**Work instructions:** Look through the data below for the line with "support relevant marketing. These cookies" and the line with "non-essential cookies, or manage your", then output those two and all lines in between, exactly as written.

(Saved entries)
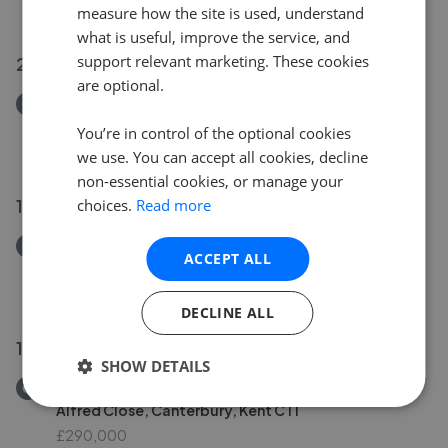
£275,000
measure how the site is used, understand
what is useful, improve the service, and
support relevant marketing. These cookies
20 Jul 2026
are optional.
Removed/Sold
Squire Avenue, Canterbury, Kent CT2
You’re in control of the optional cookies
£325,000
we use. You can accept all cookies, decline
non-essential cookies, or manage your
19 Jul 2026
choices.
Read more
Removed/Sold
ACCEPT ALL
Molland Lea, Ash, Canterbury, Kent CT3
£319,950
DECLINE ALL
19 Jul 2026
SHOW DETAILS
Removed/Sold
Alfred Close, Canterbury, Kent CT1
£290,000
==
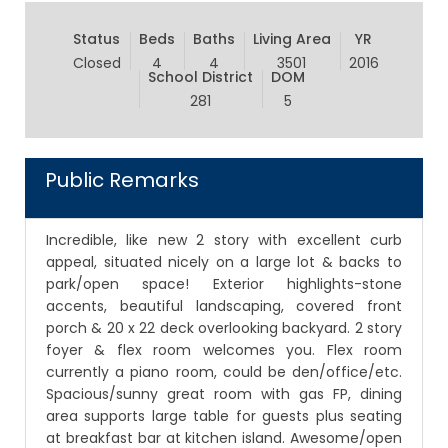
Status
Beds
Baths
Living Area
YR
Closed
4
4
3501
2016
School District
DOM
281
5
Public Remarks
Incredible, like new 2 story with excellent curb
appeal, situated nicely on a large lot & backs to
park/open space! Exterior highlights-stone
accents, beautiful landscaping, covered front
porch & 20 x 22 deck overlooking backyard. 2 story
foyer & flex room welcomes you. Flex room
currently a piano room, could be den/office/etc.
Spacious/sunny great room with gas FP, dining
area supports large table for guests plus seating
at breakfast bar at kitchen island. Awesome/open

**Answer below:**
support relevant marketing. These cookies
20 Jul 2026
are optional.
Removed/Sold
Squire Avenue, Canterbury, Kent CT2
You’re in control of the optional cookies
£325,000
we use. You can accept all cookies, decline
non-essential cookies, or manage your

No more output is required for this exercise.